__What to do__
Quote, word for word, only the lines running from the line with "Image resolution: width=1280" through the end of the listing. Leave out the pictures.
--
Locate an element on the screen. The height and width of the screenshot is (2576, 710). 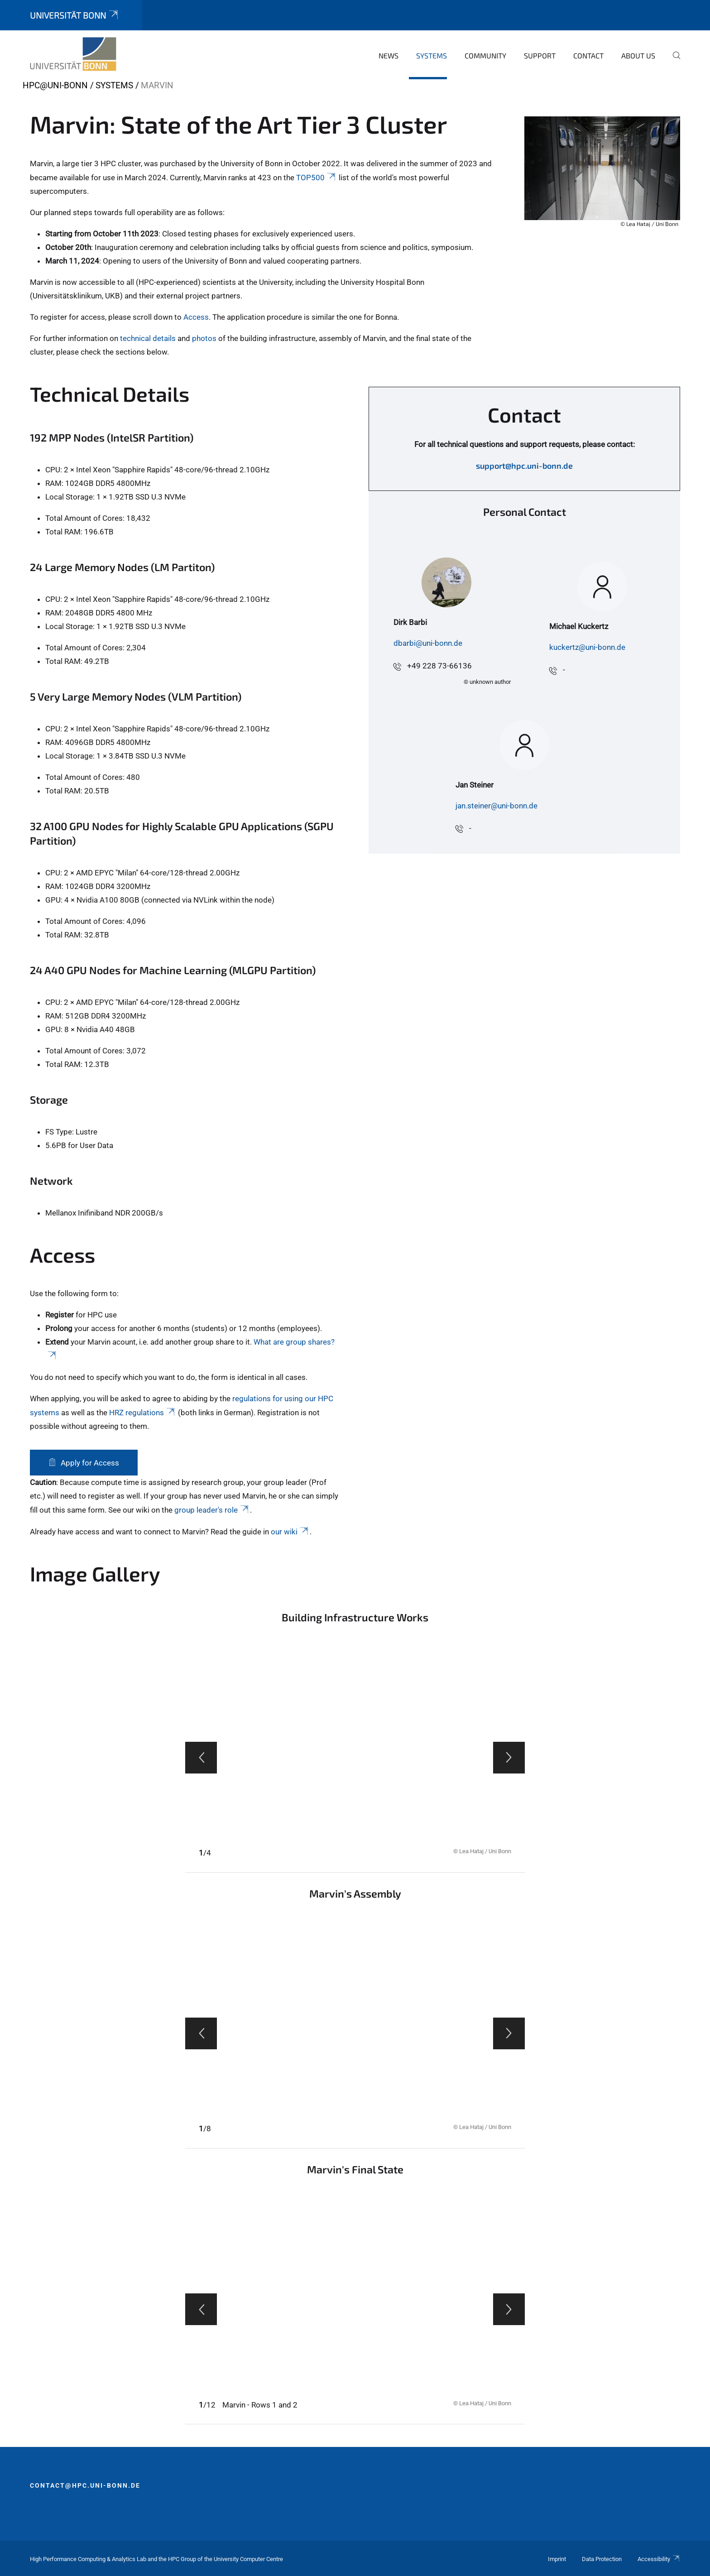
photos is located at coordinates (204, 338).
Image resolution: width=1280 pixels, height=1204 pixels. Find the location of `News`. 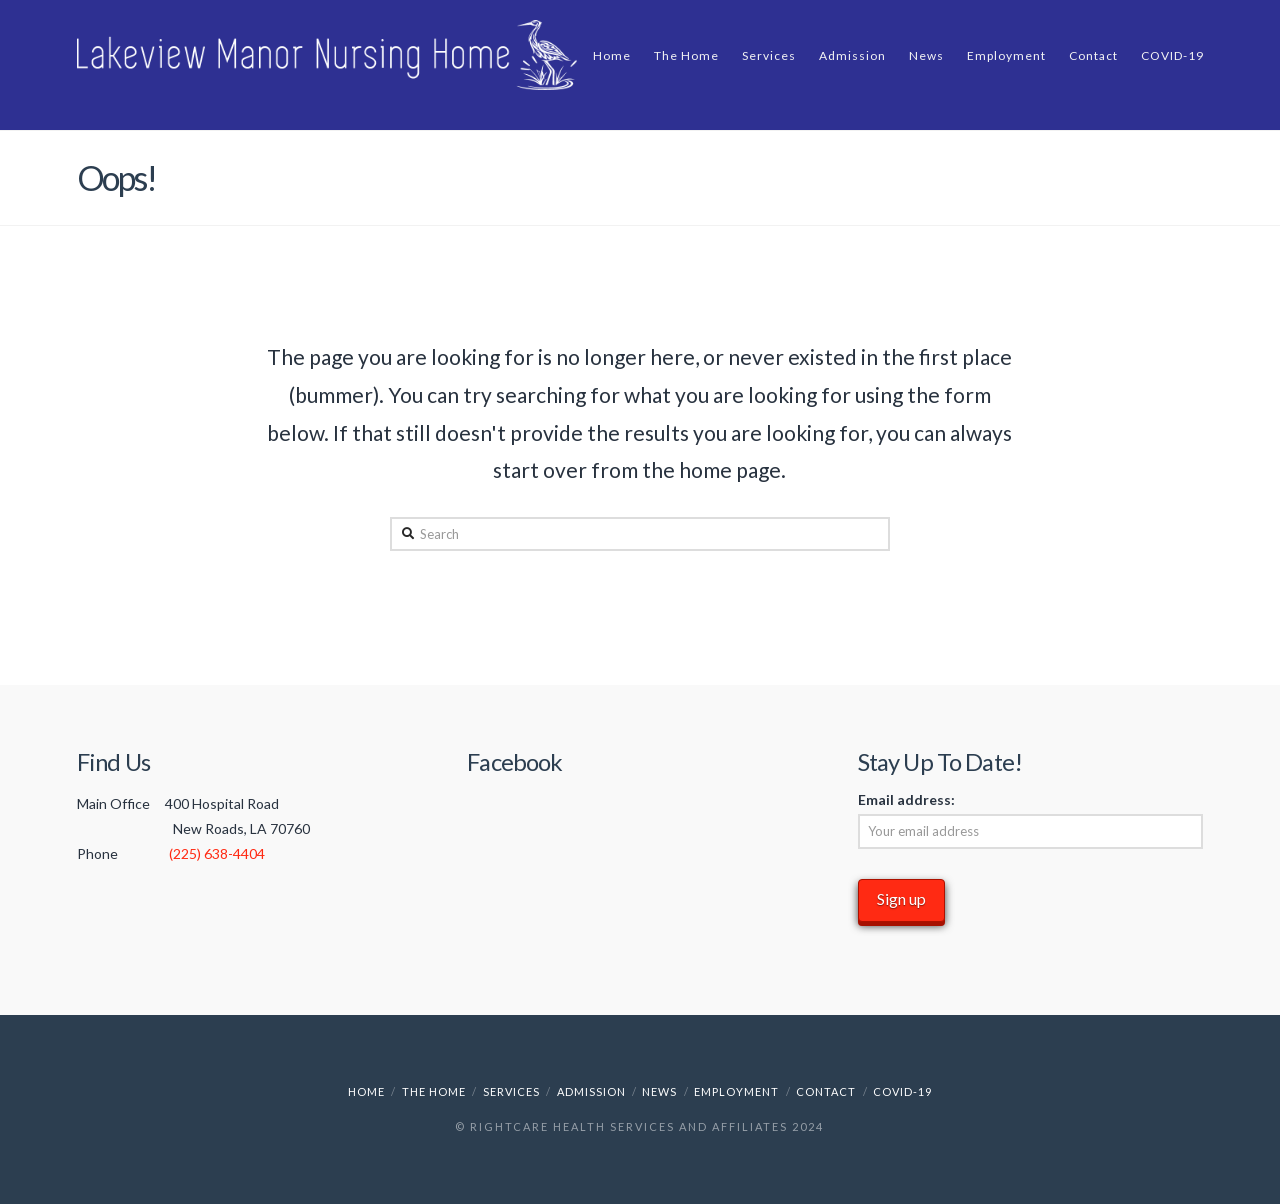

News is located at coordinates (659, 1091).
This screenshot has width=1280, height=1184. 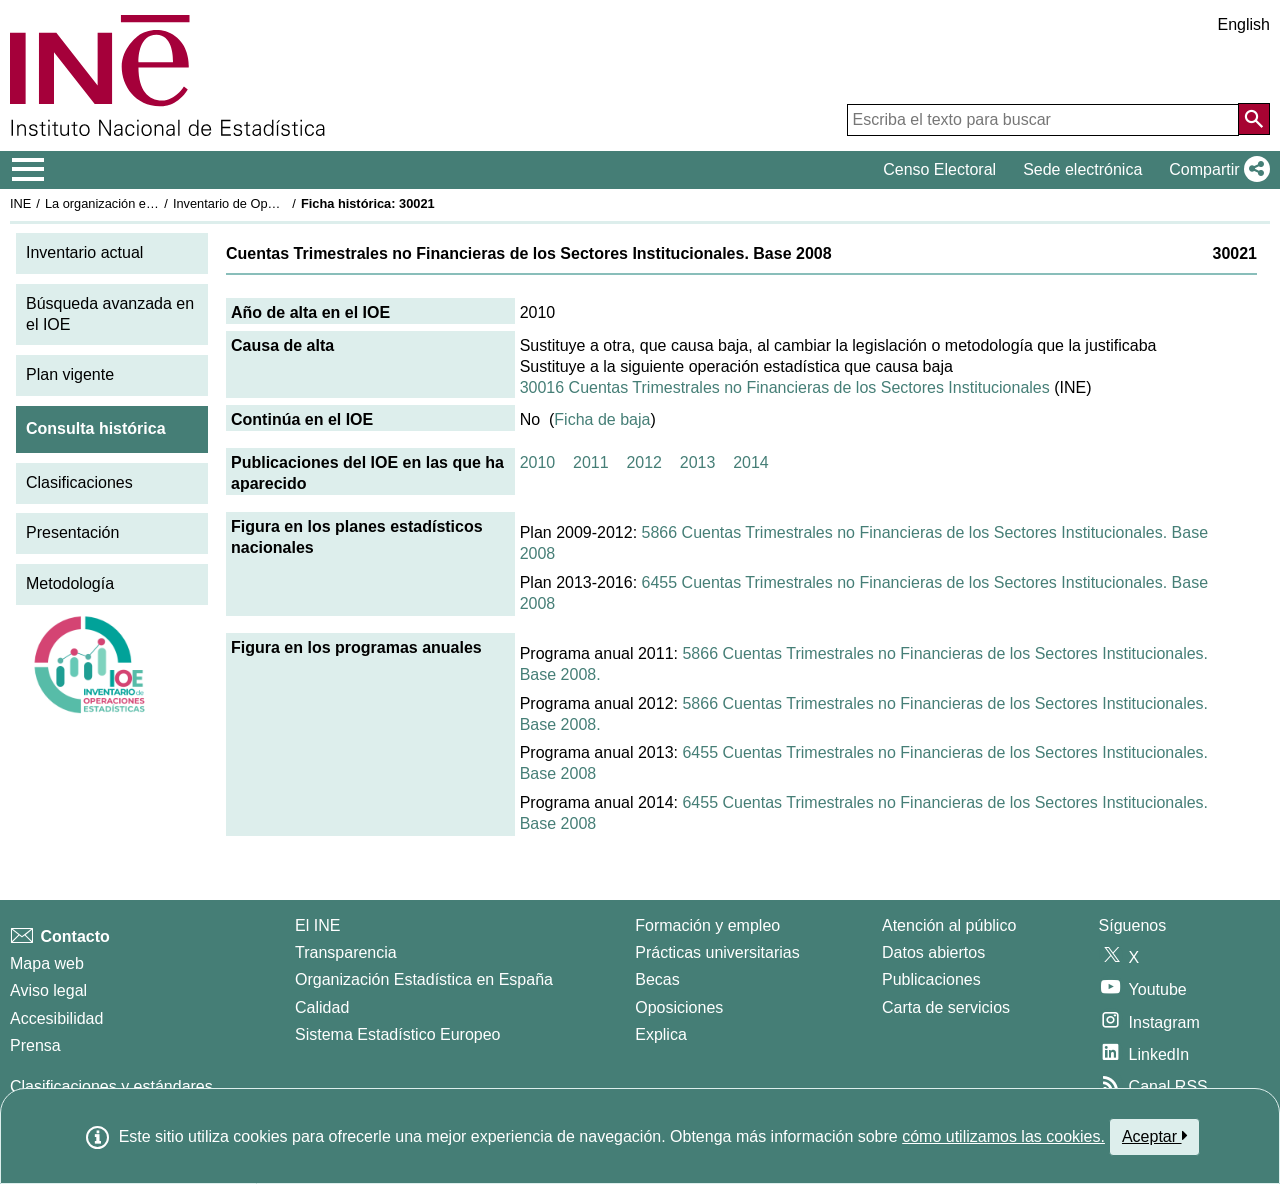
--
__Answer for the task__
Image resolution: width=1280 pixels, height=1204 pixels. Find the location of `News`. 

News is located at coordinates (659, 1091).
This screenshot has width=1280, height=1184. 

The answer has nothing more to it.